Four (4/30, 13.3%) SARS survivors who exhibited PTSD in our cohort recovered during follow-up. Most subjects (23/28, 82.1%) who were diagnosed with PTSD at the beginning of our study retained the diagnosis through the end of the study, suggesting that the median recovery time of this cohort is more than 46 months. The score on IES in subjects with PTSD showed the same trends, with only a slight decrease over time (Table 3, Table 4). This is consistent with other studies, including the 1996 Detroit Area Survey of Trauma, where the median time for PTSD to remit was 24.9 months and where in more than one third of cases PTSD persisted for more than 60 months. Previous research suggests that PTSD persists longer in women (median duration is 48.1 months) than in men (12.0 months) and persists longer in cases resulting from traumas experienced directly (median duration is 48.1 months) compared with learning about traumas to a loved one or the sudden unexpected death of a loved one (12.1 months) [49]. Subjects in our study were SARS survivors who experienced the trauma directly, and 67.1% were females, possibly explaining the long duration of PTSD in our group.
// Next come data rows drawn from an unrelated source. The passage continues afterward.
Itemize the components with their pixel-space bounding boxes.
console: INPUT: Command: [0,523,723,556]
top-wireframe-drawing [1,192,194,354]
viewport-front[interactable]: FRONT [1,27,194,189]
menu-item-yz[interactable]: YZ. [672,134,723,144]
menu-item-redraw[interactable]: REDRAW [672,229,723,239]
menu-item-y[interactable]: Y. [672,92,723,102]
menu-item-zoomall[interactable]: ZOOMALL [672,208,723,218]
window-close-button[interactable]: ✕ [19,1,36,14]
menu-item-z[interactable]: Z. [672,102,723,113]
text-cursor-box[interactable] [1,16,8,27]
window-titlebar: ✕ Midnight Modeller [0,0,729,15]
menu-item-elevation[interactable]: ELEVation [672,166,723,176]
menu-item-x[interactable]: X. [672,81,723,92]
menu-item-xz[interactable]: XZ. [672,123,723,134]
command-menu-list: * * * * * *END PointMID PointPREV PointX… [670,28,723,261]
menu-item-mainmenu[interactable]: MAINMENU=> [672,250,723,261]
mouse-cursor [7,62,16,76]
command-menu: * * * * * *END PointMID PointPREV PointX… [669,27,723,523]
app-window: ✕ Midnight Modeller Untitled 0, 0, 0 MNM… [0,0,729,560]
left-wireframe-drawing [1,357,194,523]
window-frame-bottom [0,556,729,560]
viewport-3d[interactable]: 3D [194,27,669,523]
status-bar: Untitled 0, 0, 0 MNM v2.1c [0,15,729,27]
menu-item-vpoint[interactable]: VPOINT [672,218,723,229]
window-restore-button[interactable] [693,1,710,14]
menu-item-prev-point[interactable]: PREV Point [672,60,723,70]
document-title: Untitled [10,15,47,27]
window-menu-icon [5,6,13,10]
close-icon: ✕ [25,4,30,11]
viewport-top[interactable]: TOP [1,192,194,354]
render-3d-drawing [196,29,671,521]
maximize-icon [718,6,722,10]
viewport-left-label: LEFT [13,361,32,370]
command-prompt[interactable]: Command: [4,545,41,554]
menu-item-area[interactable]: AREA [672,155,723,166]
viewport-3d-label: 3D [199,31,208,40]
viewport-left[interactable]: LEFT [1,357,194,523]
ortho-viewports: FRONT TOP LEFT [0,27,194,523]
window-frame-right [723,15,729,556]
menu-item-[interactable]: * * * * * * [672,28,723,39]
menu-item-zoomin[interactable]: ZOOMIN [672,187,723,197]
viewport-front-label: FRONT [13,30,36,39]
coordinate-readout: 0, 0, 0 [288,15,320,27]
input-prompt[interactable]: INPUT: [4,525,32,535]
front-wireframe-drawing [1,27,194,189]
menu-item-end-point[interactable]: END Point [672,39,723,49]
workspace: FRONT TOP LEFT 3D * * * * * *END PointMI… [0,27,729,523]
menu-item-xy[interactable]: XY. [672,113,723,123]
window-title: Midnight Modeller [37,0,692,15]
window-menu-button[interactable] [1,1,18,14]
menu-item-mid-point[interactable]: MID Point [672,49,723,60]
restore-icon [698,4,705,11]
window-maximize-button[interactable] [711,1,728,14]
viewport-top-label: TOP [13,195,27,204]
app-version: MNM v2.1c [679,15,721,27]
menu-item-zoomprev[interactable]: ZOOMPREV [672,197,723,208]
As shown by linear mixed-effects modeling, after excluding the effect of time and PTSD×Time interaction variables, compared with subjects with no PTSD, subjects given a diagnosis of PTSD had significantly higher scores on IES, SAS, SDS, SCL-90 and SDSS and a significantly lower score on SF-36 (Table 4). These findings suggest that the impact of PTSD was severe and persistent in our cohort, adversely affecting not only mental but also physical health. These results are consistent with findings in the studies of survivors of acute respiratory distress syndrome [50] and of general intensive care unit survivors [51]. Symptoms of PTSD in those survivors were associated with lower quality of life, and physical outcomes were significantly impacted by the presence of PTSD [51], [52].
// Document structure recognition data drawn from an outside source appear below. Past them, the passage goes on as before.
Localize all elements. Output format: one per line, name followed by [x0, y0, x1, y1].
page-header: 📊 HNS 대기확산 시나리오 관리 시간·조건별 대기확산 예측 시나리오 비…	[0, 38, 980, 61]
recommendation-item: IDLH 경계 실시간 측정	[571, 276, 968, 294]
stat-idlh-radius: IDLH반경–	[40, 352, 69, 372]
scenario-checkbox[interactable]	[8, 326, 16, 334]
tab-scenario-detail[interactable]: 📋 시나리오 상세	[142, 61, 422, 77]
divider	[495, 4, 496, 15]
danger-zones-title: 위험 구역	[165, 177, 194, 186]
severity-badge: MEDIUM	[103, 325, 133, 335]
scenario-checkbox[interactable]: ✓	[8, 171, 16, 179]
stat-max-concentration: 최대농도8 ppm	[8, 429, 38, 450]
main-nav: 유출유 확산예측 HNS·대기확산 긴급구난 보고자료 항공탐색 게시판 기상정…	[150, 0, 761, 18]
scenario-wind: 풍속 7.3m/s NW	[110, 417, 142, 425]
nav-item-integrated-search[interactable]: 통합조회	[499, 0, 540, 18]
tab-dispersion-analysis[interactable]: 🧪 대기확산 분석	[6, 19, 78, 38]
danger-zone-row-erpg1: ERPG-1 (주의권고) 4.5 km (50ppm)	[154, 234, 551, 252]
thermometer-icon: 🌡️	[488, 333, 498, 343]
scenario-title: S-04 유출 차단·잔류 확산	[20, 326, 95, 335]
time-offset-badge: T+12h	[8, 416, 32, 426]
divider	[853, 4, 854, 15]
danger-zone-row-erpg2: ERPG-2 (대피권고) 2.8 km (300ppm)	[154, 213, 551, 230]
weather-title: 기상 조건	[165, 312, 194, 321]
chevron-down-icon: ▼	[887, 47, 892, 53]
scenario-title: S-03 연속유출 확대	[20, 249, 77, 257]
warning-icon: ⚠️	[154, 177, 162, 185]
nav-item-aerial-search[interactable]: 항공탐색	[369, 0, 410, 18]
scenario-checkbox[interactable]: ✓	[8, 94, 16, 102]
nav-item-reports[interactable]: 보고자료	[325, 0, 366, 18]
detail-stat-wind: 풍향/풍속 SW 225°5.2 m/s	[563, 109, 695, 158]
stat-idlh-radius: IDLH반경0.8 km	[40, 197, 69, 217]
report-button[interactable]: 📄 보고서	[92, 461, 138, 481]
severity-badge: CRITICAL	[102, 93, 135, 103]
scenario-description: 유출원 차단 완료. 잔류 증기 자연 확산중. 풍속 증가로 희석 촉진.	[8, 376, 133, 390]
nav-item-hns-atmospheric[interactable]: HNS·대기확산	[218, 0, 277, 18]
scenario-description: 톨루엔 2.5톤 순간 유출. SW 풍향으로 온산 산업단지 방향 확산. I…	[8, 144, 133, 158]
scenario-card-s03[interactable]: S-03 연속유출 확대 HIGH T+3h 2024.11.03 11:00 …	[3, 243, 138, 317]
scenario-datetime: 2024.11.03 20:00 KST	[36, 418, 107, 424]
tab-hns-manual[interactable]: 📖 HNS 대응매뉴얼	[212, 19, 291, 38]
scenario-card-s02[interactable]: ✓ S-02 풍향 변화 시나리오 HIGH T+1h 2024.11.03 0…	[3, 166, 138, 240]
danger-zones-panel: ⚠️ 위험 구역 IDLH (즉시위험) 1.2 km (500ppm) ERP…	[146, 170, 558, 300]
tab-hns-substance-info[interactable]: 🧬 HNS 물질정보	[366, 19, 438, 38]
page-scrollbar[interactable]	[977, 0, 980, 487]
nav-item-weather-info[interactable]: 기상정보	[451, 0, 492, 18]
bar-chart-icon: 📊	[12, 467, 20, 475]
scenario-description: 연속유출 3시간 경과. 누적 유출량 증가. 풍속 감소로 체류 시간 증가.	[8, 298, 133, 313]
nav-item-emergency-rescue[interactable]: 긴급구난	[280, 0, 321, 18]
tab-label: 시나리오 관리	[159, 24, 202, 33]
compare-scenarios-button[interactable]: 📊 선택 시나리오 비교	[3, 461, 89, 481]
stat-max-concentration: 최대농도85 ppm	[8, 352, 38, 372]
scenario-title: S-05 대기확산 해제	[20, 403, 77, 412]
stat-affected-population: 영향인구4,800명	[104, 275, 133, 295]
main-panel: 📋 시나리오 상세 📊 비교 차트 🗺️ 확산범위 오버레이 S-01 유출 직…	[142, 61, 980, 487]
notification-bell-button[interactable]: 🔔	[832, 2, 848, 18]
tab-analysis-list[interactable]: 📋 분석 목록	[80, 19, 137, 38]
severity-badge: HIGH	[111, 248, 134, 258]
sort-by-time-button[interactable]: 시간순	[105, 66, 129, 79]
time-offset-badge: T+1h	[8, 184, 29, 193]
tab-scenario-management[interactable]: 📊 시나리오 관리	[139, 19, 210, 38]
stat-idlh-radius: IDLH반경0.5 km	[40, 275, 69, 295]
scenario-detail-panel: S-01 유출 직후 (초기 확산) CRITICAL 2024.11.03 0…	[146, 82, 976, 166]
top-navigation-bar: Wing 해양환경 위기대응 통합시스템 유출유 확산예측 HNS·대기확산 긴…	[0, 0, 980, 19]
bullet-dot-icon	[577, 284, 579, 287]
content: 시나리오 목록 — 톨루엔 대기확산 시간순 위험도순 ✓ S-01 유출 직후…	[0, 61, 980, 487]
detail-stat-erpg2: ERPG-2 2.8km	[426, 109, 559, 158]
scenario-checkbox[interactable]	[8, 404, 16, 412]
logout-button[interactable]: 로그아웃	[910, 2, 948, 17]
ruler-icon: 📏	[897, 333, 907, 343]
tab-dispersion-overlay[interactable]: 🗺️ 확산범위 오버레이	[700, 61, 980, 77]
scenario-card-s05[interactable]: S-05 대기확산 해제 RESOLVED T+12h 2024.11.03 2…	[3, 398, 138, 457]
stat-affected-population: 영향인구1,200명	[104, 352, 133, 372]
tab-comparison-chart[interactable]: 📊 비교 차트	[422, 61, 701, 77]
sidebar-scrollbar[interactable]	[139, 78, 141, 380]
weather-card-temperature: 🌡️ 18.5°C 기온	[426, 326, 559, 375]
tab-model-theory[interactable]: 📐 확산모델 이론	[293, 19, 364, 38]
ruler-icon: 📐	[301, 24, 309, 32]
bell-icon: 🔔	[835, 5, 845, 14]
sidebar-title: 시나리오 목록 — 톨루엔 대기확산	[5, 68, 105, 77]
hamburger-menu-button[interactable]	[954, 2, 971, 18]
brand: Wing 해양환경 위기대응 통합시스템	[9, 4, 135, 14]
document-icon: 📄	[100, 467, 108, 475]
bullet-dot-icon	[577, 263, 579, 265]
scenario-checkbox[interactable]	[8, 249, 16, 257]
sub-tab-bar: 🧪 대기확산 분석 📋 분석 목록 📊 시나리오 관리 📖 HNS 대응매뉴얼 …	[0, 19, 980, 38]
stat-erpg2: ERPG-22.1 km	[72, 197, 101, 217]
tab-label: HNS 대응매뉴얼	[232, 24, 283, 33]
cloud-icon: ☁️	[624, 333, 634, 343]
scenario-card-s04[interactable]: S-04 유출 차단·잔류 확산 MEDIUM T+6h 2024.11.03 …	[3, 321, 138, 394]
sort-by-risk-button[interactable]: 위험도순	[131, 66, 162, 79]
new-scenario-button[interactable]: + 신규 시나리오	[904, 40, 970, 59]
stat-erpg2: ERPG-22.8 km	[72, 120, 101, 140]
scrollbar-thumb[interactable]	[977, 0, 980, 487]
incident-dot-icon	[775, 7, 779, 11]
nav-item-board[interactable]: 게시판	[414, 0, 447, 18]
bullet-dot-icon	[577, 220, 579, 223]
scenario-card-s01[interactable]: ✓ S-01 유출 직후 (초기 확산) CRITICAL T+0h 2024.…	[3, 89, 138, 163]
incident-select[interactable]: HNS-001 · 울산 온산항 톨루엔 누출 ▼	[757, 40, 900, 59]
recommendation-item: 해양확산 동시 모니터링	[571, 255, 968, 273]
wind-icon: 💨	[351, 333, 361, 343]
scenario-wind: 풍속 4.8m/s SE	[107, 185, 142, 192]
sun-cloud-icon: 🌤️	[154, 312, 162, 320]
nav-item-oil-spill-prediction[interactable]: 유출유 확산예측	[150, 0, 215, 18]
A traumatic event's severity, duration and physical proximity are the most important factors affecting the likelihood of developing PTSD [42]. In our cohort, while subjects from several inpatient SARS treatment facilities were enrolled, we have no data about their clinical course during active SARS infection. Chest radiography postdischarge may be an indirect indicator for the clinical severity of the disease. There was no significant difference between those with PTSD and those without PTSD on chest CT findings in T1. But the marginal significance (P=.060) suggested the necessity of larger sample size to clarify the correlation. The number of close relatives who suffered or died from SARS may be an important indicator of the event severity. FHN, a specific serious adverse medical outcome related to SARS treatment, may be a chronic stressor to these survivors. Subjects with PTSD were more likely to have FHN and to have higher numbers of close relatives who suffered and/or died from SARS than the no-PTSD group. These results supported the hypothesis we mentioned above.
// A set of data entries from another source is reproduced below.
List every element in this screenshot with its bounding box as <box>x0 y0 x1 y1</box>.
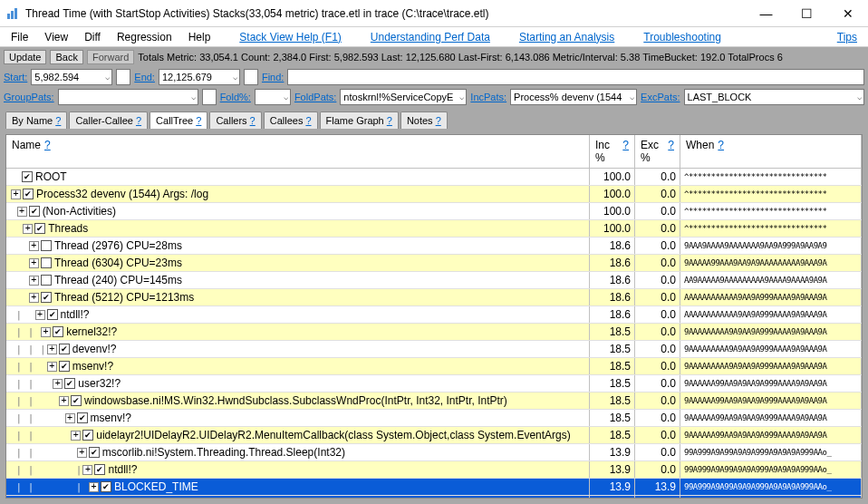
include-checkbox[interactable] <box>101 481 111 492</box>
tree-row[interactable]: | | | +CPU_TIME0.00.0.-.----.-.-._.-.--.… <box>6 496 862 499</box>
foldpats-input[interactable]: ntoskrnl!%ServiceCopyE <box>340 89 467 105</box>
expand-toggle[interactable]: + <box>29 276 39 286</box>
include-checkbox[interactable] <box>82 430 93 441</box>
expand-toggle[interactable]: + <box>89 482 99 492</box>
find-input[interactable] <box>287 69 864 85</box>
expand-toggle[interactable]: + <box>29 258 39 268</box>
expand-toggle[interactable]: + <box>29 241 39 251</box>
col-name[interactable]: Name ? <box>6 135 590 168</box>
menu-troubleshooting[interactable]: Troubleshooting <box>636 29 728 45</box>
tree-row[interactable]: | | |+ntdll!?13.90.099A999A9A99A9A9A999A… <box>6 461 862 479</box>
tree-row[interactable]: +Thread (6304) CPU=23ms18.60.09AAAAA99AA… <box>6 255 862 272</box>
expand-toggle[interactable]: + <box>53 379 63 389</box>
tree-row[interactable]: | | +mscorlib.ni!System.Threading.Thread… <box>6 444 862 461</box>
incpats-input[interactable]: Process% devenv (1544 <box>510 89 637 105</box>
tab-by-name[interactable]: By Name? <box>5 111 67 129</box>
tree-row[interactable]: | | | +BLOCKED_TIME13.913.999A999A9A99A9… <box>6 479 862 496</box>
menu-view[interactable]: View <box>37 29 75 45</box>
tree-row[interactable]: +Thread (2976) CPU=28ms18.60.09AAA9AAAA9… <box>6 237 862 255</box>
tab-help-icon[interactable]: ? <box>387 115 392 126</box>
menu-regression[interactable]: Regression <box>110 29 179 45</box>
menu-help[interactable]: Help <box>181 29 218 45</box>
tab-callees[interactable]: Callees? <box>264 111 318 129</box>
forward-button[interactable]: Forward <box>87 50 134 64</box>
tab-flame-graph[interactable]: Flame Graph? <box>320 111 399 129</box>
end-input[interactable]: 12,125.679 <box>159 69 240 85</box>
tree-row[interactable]: | | +msenv!?18.50.09AAAAAA99AA9A9AA9A999… <box>6 410 862 427</box>
include-checkbox[interactable] <box>94 464 105 475</box>
tree-row[interactable]: | | |+devenv!?18.50.09AAAAAAAAA9A9AA9A99… <box>6 341 862 358</box>
foldpats-label[interactable]: FoldPats: <box>294 92 336 102</box>
tab-notes[interactable]: Notes? <box>400 111 448 129</box>
tree-row[interactable]: ROOT100.00.0^***************************… <box>6 169 862 186</box>
update-button[interactable]: Update <box>4 50 46 64</box>
excpats-label[interactable]: ExcPats: <box>641 92 680 102</box>
expand-toggle[interactable]: + <box>17 207 27 217</box>
include-checkbox[interactable] <box>29 206 40 217</box>
expand-toggle[interactable]: + <box>65 413 75 423</box>
expand-toggle[interactable]: + <box>59 396 69 406</box>
include-checkbox[interactable] <box>89 447 100 458</box>
expand-toggle[interactable]: + <box>47 362 57 372</box>
menu-diff[interactable]: Diff <box>77 29 108 45</box>
expand-toggle[interactable]: + <box>77 448 87 458</box>
include-checkbox[interactable] <box>23 189 34 199</box>
menu-starting[interactable]: Starting an Analysis <box>512 29 622 45</box>
tree-row[interactable]: +(Non-Activities)100.00.0^**************… <box>6 203 862 220</box>
tree-row[interactable]: +Process32 devenv (1544) Args: /log100.0… <box>6 186 862 203</box>
menu-understanding[interactable]: Understanding Perf Data <box>363 29 497 45</box>
tab-callers[interactable]: Callers? <box>209 111 261 129</box>
minimize-button[interactable]: — <box>746 1 786 26</box>
start-input[interactable]: 5,982.594 <box>31 69 112 85</box>
tree-row[interactable]: | | +user32!?18.50.09AAAAAA99AA9A9AA9A99… <box>6 375 862 393</box>
col-when[interactable]: When ? <box>680 135 862 168</box>
col-exc[interactable]: Exc % ? <box>635 135 680 168</box>
expand-toggle[interactable]: + <box>23 224 33 234</box>
include-checkbox[interactable] <box>53 326 63 337</box>
expand-toggle[interactable]: + <box>41 327 51 337</box>
grouppats-label[interactable]: GroupPats: <box>4 92 54 102</box>
include-checkbox[interactable] <box>34 223 45 234</box>
excpats-input[interactable]: LAST_BLOCK <box>684 89 864 105</box>
tab-help-icon[interactable]: ? <box>196 115 201 126</box>
foldpct-input[interactable] <box>255 89 291 105</box>
include-checkbox[interactable] <box>59 344 70 354</box>
maximize-button[interactable]: ☐ <box>786 1 827 26</box>
expand-toggle[interactable]: + <box>82 465 92 475</box>
include-checkbox[interactable] <box>41 240 52 251</box>
include-checkbox[interactable] <box>77 412 88 423</box>
expand-toggle[interactable]: + <box>47 344 57 354</box>
grouppats-input[interactable] <box>58 89 198 105</box>
menu-tips[interactable]: Tips <box>830 29 864 45</box>
include-checkbox[interactable] <box>64 378 75 389</box>
tree-row[interactable]: | | +msenv!?18.50.09AAAAAAAAA9A9AA9A999A… <box>6 358 862 375</box>
start-label[interactable]: Start: <box>4 72 27 82</box>
tree-row[interactable]: | +ntdll!?18.60.0AAAAAAAAAAAA9AA9A999AAA… <box>6 306 862 324</box>
expand-toggle[interactable]: + <box>29 293 39 303</box>
menu-stack-view-help[interactable]: Stack View Help (F1) <box>232 29 348 45</box>
tree-row[interactable]: | | +kernel32!?18.50.09AAAAAAAAA9A9AA9A9… <box>6 324 862 341</box>
tab-caller-callee[interactable]: Caller-Callee? <box>69 111 148 129</box>
end-q[interactable] <box>244 69 258 85</box>
tree-row[interactable]: | | +windowsbase.ni!MS.Win32.HwndSubclas… <box>6 393 862 410</box>
include-checkbox[interactable] <box>41 275 52 286</box>
end-label[interactable]: End: <box>134 72 155 82</box>
tree-row[interactable]: +Thread (240) CPU=145ms18.60.0AA9AAAAA9A… <box>6 272 862 289</box>
expand-toggle[interactable]: + <box>71 431 81 441</box>
close-button[interactable]: ✕ <box>827 1 868 26</box>
tab-help-icon[interactable]: ? <box>250 115 256 126</box>
include-checkbox[interactable] <box>41 257 52 268</box>
tab-help-icon[interactable]: ? <box>305 115 311 126</box>
include-checkbox[interactable] <box>59 361 70 372</box>
tree-row[interactable]: +Threads100.00.0^***********************… <box>6 220 862 237</box>
tab-help-icon[interactable]: ? <box>136 115 141 126</box>
expand-toggle[interactable]: + <box>11 189 21 199</box>
tree-grid[interactable]: Name ? Inc % ? Exc % ? When ? ROOT100.00… <box>5 134 863 499</box>
foldpct-label[interactable]: Fold%: <box>220 92 251 102</box>
tab-calltree[interactable]: CallTree? <box>149 111 207 130</box>
tree-row[interactable]: +Thread (5212) CPU=1213ms18.60.0AAAAAAAA… <box>6 289 862 306</box>
col-inc[interactable]: Inc % ? <box>590 135 635 168</box>
back-button[interactable]: Back <box>50 50 82 64</box>
tab-help-icon[interactable]: ? <box>55 115 61 126</box>
include-checkbox[interactable] <box>71 395 82 406</box>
This study has several potential limitations, including primarily a limited sample size. The diagnosis of PTSD according to the criteria of DSM-IV [42] by a trained psychiatrist using a standardized interview technique may be regarded as the clinical “gold standard” for the measurement of PTSD. Therefore, the subjects were interviewed by an experienced psychiatrist in our cohort. Had we employed the Structured Clinical Interview for DSM-IV to establish the PTSD diagnosis, the criterion validity would have been greater. Third, our subjects came from several inpatient SARS treatment facilities, and data about subject's severity of SARS, treatment method and drug dose were unavailable for analysis.

Conclusion

PTSD could be detected in almost half of SARS survivors in the 4 years after successful medical treatment. Once established, PTSD tended to endure and had a significant deleterious impact in terms of both psychiatric symptoms and function. These findings suggest that attention to the psychological aftermath of severe infectious disease is warranted.